自打从乌干达回来,林斐和贺言宁忙的不可开交,偶尔在微信上发几条消息,贺言宁处理完手头上的事,第一时间打通电话过来,作为患难之交,吃顿饭好好庆祝一番。
别墅处在郊区半山腰,林斐昨晚坐傅施阅的车回来的,挂断电话,转身推开书房门,“车钥匙给我,我出去一趟。”
傅施阅瞥一眼他握在掌中手机,站起身,“说好的,我们一起去。”
林斐努努下颚,指向戴医生,“你诊疗还没做完吧?”
“结束了。”傅施阅平静地看着戴医生。
戴医生紧跟着站起身,低着头收拾桌上病历夹,不敢与他对视,顺着说:“今天结束了。”
林斐嗅到不寻常的气息,没有深究,与贺言宁清清白白,带上傅施阅会会面没什么大不了,两个男人加起来都快六十了,总不会当着他面打起来。
饭店定在市区一家高端花园餐厅,照临浦江之畔,鸟语花香,江水悠悠,贺言宁衣冠楚楚,坐在窗边雅座,望着窗外出神。
“不准恐吓他。
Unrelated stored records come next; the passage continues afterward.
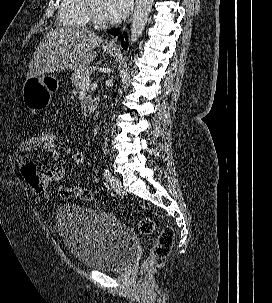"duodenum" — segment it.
<instances>
[{
	"instance_id": "obj_1",
	"label": "duodenum",
	"mask_w": 272,
	"mask_h": 303,
	"mask_svg": "<svg viewBox=\"0 0 272 303\" xmlns=\"http://www.w3.org/2000/svg\"><path fill=\"white\" fill-rule=\"evenodd\" d=\"M97 105H98V100H97V99L91 100V101L87 104V106H86V108H85L86 114L92 113V112L97 108Z\"/></svg>"
}]
</instances>
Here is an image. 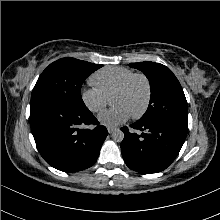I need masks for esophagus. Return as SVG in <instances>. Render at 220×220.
Wrapping results in <instances>:
<instances>
[{
    "mask_svg": "<svg viewBox=\"0 0 220 220\" xmlns=\"http://www.w3.org/2000/svg\"><path fill=\"white\" fill-rule=\"evenodd\" d=\"M116 130V128H114V127H108L107 128V131H108V133H112V132H114Z\"/></svg>",
    "mask_w": 220,
    "mask_h": 220,
    "instance_id": "34e87169",
    "label": "esophagus"
}]
</instances>
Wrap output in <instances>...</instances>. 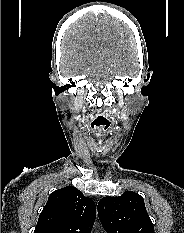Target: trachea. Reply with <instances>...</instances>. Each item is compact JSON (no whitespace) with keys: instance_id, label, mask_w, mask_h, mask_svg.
<instances>
[{"instance_id":"3493384b","label":"trachea","mask_w":184,"mask_h":233,"mask_svg":"<svg viewBox=\"0 0 184 233\" xmlns=\"http://www.w3.org/2000/svg\"><path fill=\"white\" fill-rule=\"evenodd\" d=\"M104 134H105V132H102L101 130H98V132H96V135H97L99 141H102Z\"/></svg>"}]
</instances>
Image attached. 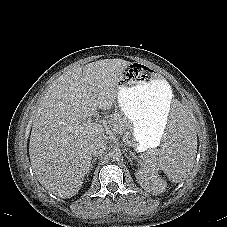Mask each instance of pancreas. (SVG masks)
<instances>
[{
	"label": "pancreas",
	"instance_id": "1",
	"mask_svg": "<svg viewBox=\"0 0 227 227\" xmlns=\"http://www.w3.org/2000/svg\"><path fill=\"white\" fill-rule=\"evenodd\" d=\"M108 122L113 131L119 134L126 131V129L130 126V122L126 119V117L119 113H114Z\"/></svg>",
	"mask_w": 227,
	"mask_h": 227
}]
</instances>
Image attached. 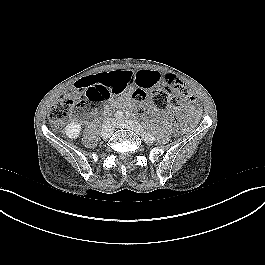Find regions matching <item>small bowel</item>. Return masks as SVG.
<instances>
[{
	"label": "small bowel",
	"mask_w": 265,
	"mask_h": 265,
	"mask_svg": "<svg viewBox=\"0 0 265 265\" xmlns=\"http://www.w3.org/2000/svg\"><path fill=\"white\" fill-rule=\"evenodd\" d=\"M97 77L107 76L110 78L112 93H121L130 87L137 85L144 89H153L164 85L165 75L156 70H117L111 72H103ZM171 76V75H169ZM189 94V93H188ZM194 114H199L195 112Z\"/></svg>",
	"instance_id": "1"
}]
</instances>
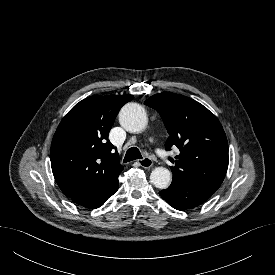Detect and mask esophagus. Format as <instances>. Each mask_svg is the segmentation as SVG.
<instances>
[{"label":"esophagus","instance_id":"obj_1","mask_svg":"<svg viewBox=\"0 0 275 275\" xmlns=\"http://www.w3.org/2000/svg\"><path fill=\"white\" fill-rule=\"evenodd\" d=\"M138 164H139L141 167L148 169V168L152 167L153 161H152L150 158L145 157V158H143V159H139V160H138Z\"/></svg>","mask_w":275,"mask_h":275}]
</instances>
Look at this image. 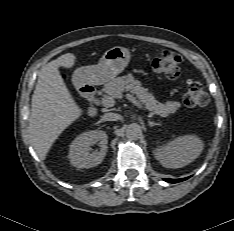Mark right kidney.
Segmentation results:
<instances>
[{
  "instance_id": "1",
  "label": "right kidney",
  "mask_w": 234,
  "mask_h": 231,
  "mask_svg": "<svg viewBox=\"0 0 234 231\" xmlns=\"http://www.w3.org/2000/svg\"><path fill=\"white\" fill-rule=\"evenodd\" d=\"M98 143L100 151L89 153L91 146ZM108 136L104 131L95 130L85 132L70 145L69 159L70 163L77 168H91L100 164L107 152Z\"/></svg>"
}]
</instances>
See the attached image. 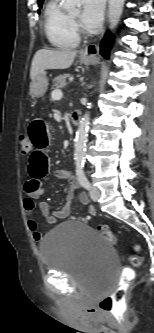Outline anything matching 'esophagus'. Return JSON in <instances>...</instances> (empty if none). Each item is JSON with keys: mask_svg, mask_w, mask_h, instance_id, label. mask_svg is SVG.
<instances>
[{"mask_svg": "<svg viewBox=\"0 0 154 333\" xmlns=\"http://www.w3.org/2000/svg\"><path fill=\"white\" fill-rule=\"evenodd\" d=\"M98 46L97 45H89L85 49L81 51V55L86 57H93L98 53Z\"/></svg>", "mask_w": 154, "mask_h": 333, "instance_id": "esophagus-1", "label": "esophagus"}]
</instances>
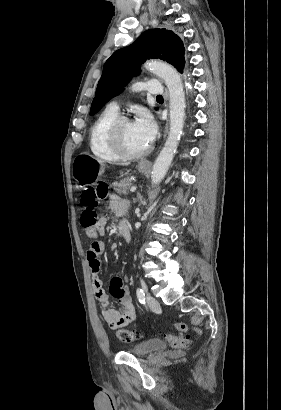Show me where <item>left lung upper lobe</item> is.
<instances>
[{
    "instance_id": "5c2ea615",
    "label": "left lung upper lobe",
    "mask_w": 281,
    "mask_h": 410,
    "mask_svg": "<svg viewBox=\"0 0 281 410\" xmlns=\"http://www.w3.org/2000/svg\"><path fill=\"white\" fill-rule=\"evenodd\" d=\"M184 52L180 38L165 28L147 30L130 46L115 51L104 65L90 115L97 113L105 103L117 96L132 76L140 73V65L149 58L167 61L183 73Z\"/></svg>"
}]
</instances>
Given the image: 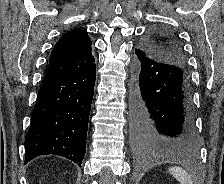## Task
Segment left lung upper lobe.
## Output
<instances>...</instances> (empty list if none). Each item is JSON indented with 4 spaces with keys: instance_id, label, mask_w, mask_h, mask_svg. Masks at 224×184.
Here are the masks:
<instances>
[{
    "instance_id": "5c2ea615",
    "label": "left lung upper lobe",
    "mask_w": 224,
    "mask_h": 184,
    "mask_svg": "<svg viewBox=\"0 0 224 184\" xmlns=\"http://www.w3.org/2000/svg\"><path fill=\"white\" fill-rule=\"evenodd\" d=\"M140 50L148 57L185 69V57L176 38L166 31H153L141 42Z\"/></svg>"
}]
</instances>
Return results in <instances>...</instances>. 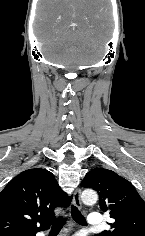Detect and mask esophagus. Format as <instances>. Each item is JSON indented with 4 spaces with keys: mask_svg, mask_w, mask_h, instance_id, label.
Listing matches in <instances>:
<instances>
[{
    "mask_svg": "<svg viewBox=\"0 0 145 236\" xmlns=\"http://www.w3.org/2000/svg\"><path fill=\"white\" fill-rule=\"evenodd\" d=\"M73 204H74L77 208H82L81 190H80V189H76V191L74 192V195H73Z\"/></svg>",
    "mask_w": 145,
    "mask_h": 236,
    "instance_id": "obj_1",
    "label": "esophagus"
}]
</instances>
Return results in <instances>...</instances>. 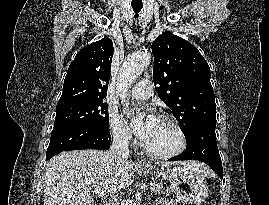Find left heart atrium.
Wrapping results in <instances>:
<instances>
[{"mask_svg": "<svg viewBox=\"0 0 269 205\" xmlns=\"http://www.w3.org/2000/svg\"><path fill=\"white\" fill-rule=\"evenodd\" d=\"M158 120V117L151 110H148L141 122L132 121L131 128L143 142H146L156 128Z\"/></svg>", "mask_w": 269, "mask_h": 205, "instance_id": "1", "label": "left heart atrium"}]
</instances>
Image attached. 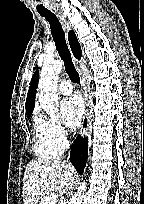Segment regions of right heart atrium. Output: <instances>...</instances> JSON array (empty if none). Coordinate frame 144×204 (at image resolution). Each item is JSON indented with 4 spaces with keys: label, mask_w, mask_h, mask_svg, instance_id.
<instances>
[{
    "label": "right heart atrium",
    "mask_w": 144,
    "mask_h": 204,
    "mask_svg": "<svg viewBox=\"0 0 144 204\" xmlns=\"http://www.w3.org/2000/svg\"><path fill=\"white\" fill-rule=\"evenodd\" d=\"M46 134L49 141L61 152L69 145V133L57 121L51 119H43Z\"/></svg>",
    "instance_id": "1"
}]
</instances>
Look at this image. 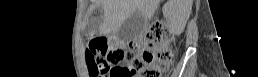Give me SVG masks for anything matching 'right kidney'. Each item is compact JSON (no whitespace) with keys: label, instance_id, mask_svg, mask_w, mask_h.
<instances>
[{"label":"right kidney","instance_id":"obj_1","mask_svg":"<svg viewBox=\"0 0 258 77\" xmlns=\"http://www.w3.org/2000/svg\"><path fill=\"white\" fill-rule=\"evenodd\" d=\"M170 25L172 30L178 34L181 33L184 29V23L179 20L178 15L175 13V10L173 9L172 12H170Z\"/></svg>","mask_w":258,"mask_h":77}]
</instances>
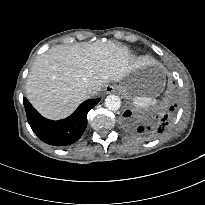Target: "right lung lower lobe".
Here are the masks:
<instances>
[{
	"label": "right lung lower lobe",
	"instance_id": "98d812e1",
	"mask_svg": "<svg viewBox=\"0 0 205 205\" xmlns=\"http://www.w3.org/2000/svg\"><path fill=\"white\" fill-rule=\"evenodd\" d=\"M99 101V98L86 100L71 116L63 120L52 121L42 117L29 101L23 98L27 119L32 130L42 141L54 146H65L77 141L86 129L87 113Z\"/></svg>",
	"mask_w": 205,
	"mask_h": 205
}]
</instances>
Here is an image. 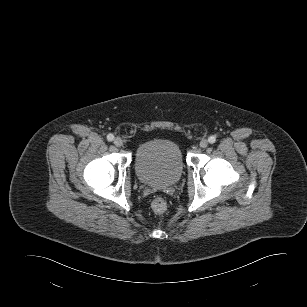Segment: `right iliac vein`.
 I'll return each instance as SVG.
<instances>
[{
  "mask_svg": "<svg viewBox=\"0 0 307 307\" xmlns=\"http://www.w3.org/2000/svg\"><path fill=\"white\" fill-rule=\"evenodd\" d=\"M114 144H115V146H117V147H121L122 144H123V141H122L121 138L117 137V138L114 139Z\"/></svg>",
  "mask_w": 307,
  "mask_h": 307,
  "instance_id": "63e3f726",
  "label": "right iliac vein"
}]
</instances>
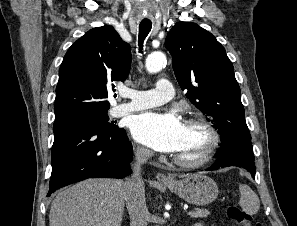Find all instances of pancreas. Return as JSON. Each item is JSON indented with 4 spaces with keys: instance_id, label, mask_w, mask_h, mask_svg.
Returning a JSON list of instances; mask_svg holds the SVG:
<instances>
[{
    "instance_id": "obj_1",
    "label": "pancreas",
    "mask_w": 297,
    "mask_h": 226,
    "mask_svg": "<svg viewBox=\"0 0 297 226\" xmlns=\"http://www.w3.org/2000/svg\"><path fill=\"white\" fill-rule=\"evenodd\" d=\"M209 214L208 210L206 209H196L194 213L191 215L192 218H203L207 217Z\"/></svg>"
}]
</instances>
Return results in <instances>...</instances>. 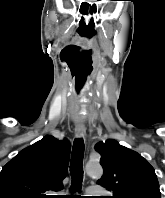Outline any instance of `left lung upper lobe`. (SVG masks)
<instances>
[{"label":"left lung upper lobe","mask_w":165,"mask_h":198,"mask_svg":"<svg viewBox=\"0 0 165 198\" xmlns=\"http://www.w3.org/2000/svg\"><path fill=\"white\" fill-rule=\"evenodd\" d=\"M96 150L104 170L98 184L113 192L111 198H161L155 171L140 154L112 139Z\"/></svg>","instance_id":"left-lung-upper-lobe-1"}]
</instances>
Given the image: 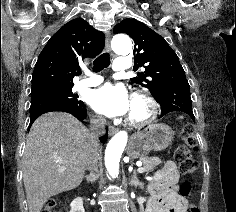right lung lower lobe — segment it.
<instances>
[{
  "instance_id": "1",
  "label": "right lung lower lobe",
  "mask_w": 236,
  "mask_h": 212,
  "mask_svg": "<svg viewBox=\"0 0 236 212\" xmlns=\"http://www.w3.org/2000/svg\"><path fill=\"white\" fill-rule=\"evenodd\" d=\"M53 111L68 112L74 115L77 119L83 120L87 116V110L84 103L80 105H72L58 100H53L46 97H33L31 98L30 106V124L28 131L32 123L42 114ZM108 137V133L100 137V141L105 143Z\"/></svg>"
}]
</instances>
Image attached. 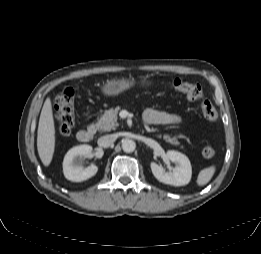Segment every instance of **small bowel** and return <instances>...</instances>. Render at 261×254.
I'll return each mask as SVG.
<instances>
[{"instance_id":"c3829d8e","label":"small bowel","mask_w":261,"mask_h":254,"mask_svg":"<svg viewBox=\"0 0 261 254\" xmlns=\"http://www.w3.org/2000/svg\"><path fill=\"white\" fill-rule=\"evenodd\" d=\"M143 120L147 125H170L180 122V118L177 115L156 109L145 110Z\"/></svg>"}]
</instances>
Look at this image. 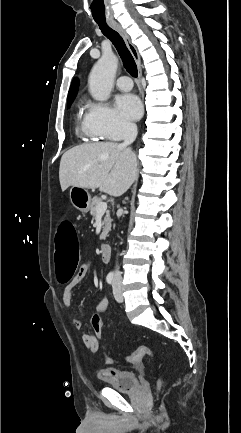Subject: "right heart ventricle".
<instances>
[{
    "mask_svg": "<svg viewBox=\"0 0 241 433\" xmlns=\"http://www.w3.org/2000/svg\"><path fill=\"white\" fill-rule=\"evenodd\" d=\"M79 130L82 135L86 136L92 141H98L101 137L93 135L87 128L85 117L79 122Z\"/></svg>",
    "mask_w": 241,
    "mask_h": 433,
    "instance_id": "right-heart-ventricle-1",
    "label": "right heart ventricle"
}]
</instances>
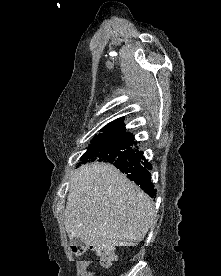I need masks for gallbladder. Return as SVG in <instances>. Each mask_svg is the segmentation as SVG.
<instances>
[{
    "mask_svg": "<svg viewBox=\"0 0 221 276\" xmlns=\"http://www.w3.org/2000/svg\"><path fill=\"white\" fill-rule=\"evenodd\" d=\"M70 244L79 246L82 245V241L79 238H74L70 240Z\"/></svg>",
    "mask_w": 221,
    "mask_h": 276,
    "instance_id": "1",
    "label": "gallbladder"
}]
</instances>
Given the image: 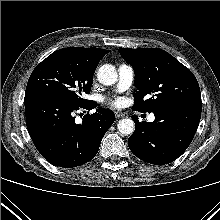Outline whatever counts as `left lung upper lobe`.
<instances>
[{
  "mask_svg": "<svg viewBox=\"0 0 220 220\" xmlns=\"http://www.w3.org/2000/svg\"><path fill=\"white\" fill-rule=\"evenodd\" d=\"M135 71L134 110L154 112L164 105L201 100L193 73L168 52L158 48H119ZM147 96L148 99L143 100Z\"/></svg>",
  "mask_w": 220,
  "mask_h": 220,
  "instance_id": "left-lung-upper-lobe-1",
  "label": "left lung upper lobe"
}]
</instances>
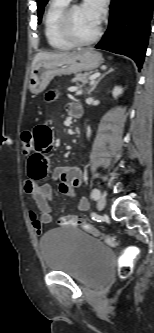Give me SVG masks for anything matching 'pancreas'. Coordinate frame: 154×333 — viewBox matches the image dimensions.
Here are the masks:
<instances>
[{
	"label": "pancreas",
	"instance_id": "pancreas-1",
	"mask_svg": "<svg viewBox=\"0 0 154 333\" xmlns=\"http://www.w3.org/2000/svg\"><path fill=\"white\" fill-rule=\"evenodd\" d=\"M71 81L76 83L77 86H79V82L85 84L87 81V74H77Z\"/></svg>",
	"mask_w": 154,
	"mask_h": 333
}]
</instances>
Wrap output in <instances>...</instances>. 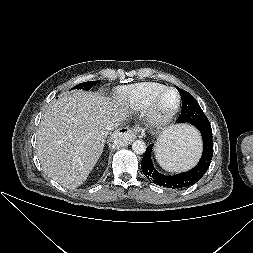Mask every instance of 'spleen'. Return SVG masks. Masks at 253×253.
<instances>
[{"label":"spleen","mask_w":253,"mask_h":253,"mask_svg":"<svg viewBox=\"0 0 253 253\" xmlns=\"http://www.w3.org/2000/svg\"><path fill=\"white\" fill-rule=\"evenodd\" d=\"M201 140L192 127L182 125L165 130L155 148L156 160L169 171H183L192 167L199 159Z\"/></svg>","instance_id":"spleen-1"}]
</instances>
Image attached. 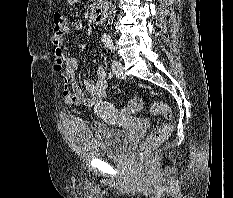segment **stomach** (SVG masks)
<instances>
[{
  "mask_svg": "<svg viewBox=\"0 0 233 198\" xmlns=\"http://www.w3.org/2000/svg\"><path fill=\"white\" fill-rule=\"evenodd\" d=\"M79 0H67L68 4L74 5L78 2Z\"/></svg>",
  "mask_w": 233,
  "mask_h": 198,
  "instance_id": "0dacf381",
  "label": "stomach"
}]
</instances>
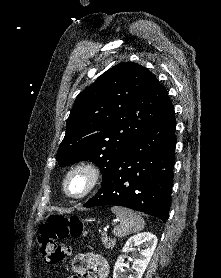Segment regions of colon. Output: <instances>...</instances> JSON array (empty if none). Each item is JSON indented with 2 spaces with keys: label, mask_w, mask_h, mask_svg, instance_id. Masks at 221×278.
<instances>
[{
  "label": "colon",
  "mask_w": 221,
  "mask_h": 278,
  "mask_svg": "<svg viewBox=\"0 0 221 278\" xmlns=\"http://www.w3.org/2000/svg\"><path fill=\"white\" fill-rule=\"evenodd\" d=\"M84 234L85 228L79 217L50 216L39 227L37 239L44 262L58 268L69 254V249L62 244V240L68 237L80 238Z\"/></svg>",
  "instance_id": "obj_1"
}]
</instances>
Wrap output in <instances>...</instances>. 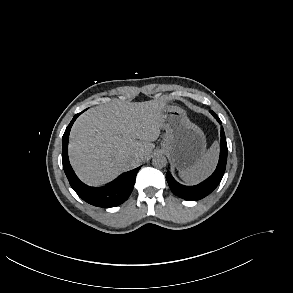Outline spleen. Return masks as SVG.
Here are the masks:
<instances>
[{
	"mask_svg": "<svg viewBox=\"0 0 293 293\" xmlns=\"http://www.w3.org/2000/svg\"><path fill=\"white\" fill-rule=\"evenodd\" d=\"M219 146L215 141L201 159L193 166L179 171L183 181L195 184L208 177L214 170L218 160Z\"/></svg>",
	"mask_w": 293,
	"mask_h": 293,
	"instance_id": "3e777b00",
	"label": "spleen"
}]
</instances>
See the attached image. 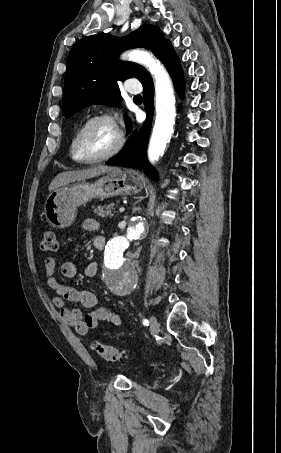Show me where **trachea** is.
<instances>
[{
    "label": "trachea",
    "instance_id": "3493384b",
    "mask_svg": "<svg viewBox=\"0 0 281 453\" xmlns=\"http://www.w3.org/2000/svg\"><path fill=\"white\" fill-rule=\"evenodd\" d=\"M136 97H141V95H135V97H134V98H136Z\"/></svg>",
    "mask_w": 281,
    "mask_h": 453
}]
</instances>
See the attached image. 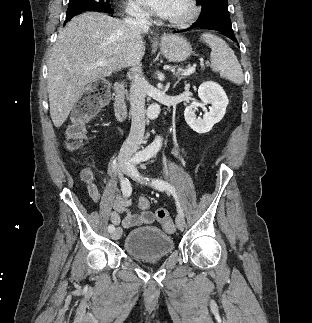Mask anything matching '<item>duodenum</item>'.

”林斐突然叮嘱道。
傅施阅轻哧,眼梢弯弯,“我有那么坏么?”
林斐面无表情地回答,“有。”
傅施阅用一种夸赞的语气,“你猜的真准。”
林斐故作谦虚地道:“经验之谈。”
“你和他讲过会带我来么?”傅施阅话题一转。
“讲了,他知道。”
“哦?那他订的这间餐厅越界了,朋友之间聚会不需要浪漫。”
林斐斜睨一眼,不冷不热地说:“本来也没你的位置,你来了,能浪漫的起来?”
“说的有道理。”傅施阅长臂伸展,猝不及防勾住他削瘦腰身,强势宣布主权,低声问林斐,“这样会不会浪漫一点?”
林斐装作什么都没听见,任由他搂着,若无其事地昂头挺胸,一直走至餐桌旁,贺言宁回过神,眼神复杂望着他两暧昧姿态。
傅施阅绅士般单手拉开椅子,林斐坐下来,笑眯眯地问,“学长,点菜了么?”
“点了,都是我们在乌干达常吃的中餐。”贺言宁生涩地笑一下。
傅施阅拎起茶壶,水流浇过茶盏,均匀地倒三杯水,一杯落在林斐面前,一杯递给贺言宁,“很抱歉,今天才向你正式道歉。”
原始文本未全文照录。